━━ EXERCISE MATERIAL ━━

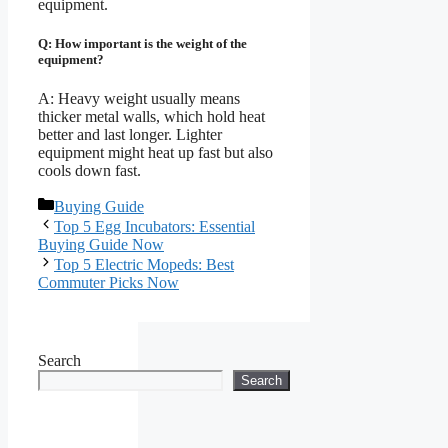
equipment.
Q: How important is the weight of the
equipment?
A: Heavy weight usually means
thicker metal walls, which hold heat
better and last longer. Lighter
equipment might heat up fast but also
cools down fast.
Categories
Buying Guide
Top 5 Egg Incubators: Essential
Buying Guide Now
Top 5 Electric Mopeds: Best
Commuter Picks Now
Search
Search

━━━

EXERCISE OBJECTIVE.
Tell how many lines above hold "weight", nothing more.

SOLUTION TO THIS EXERCISE.
2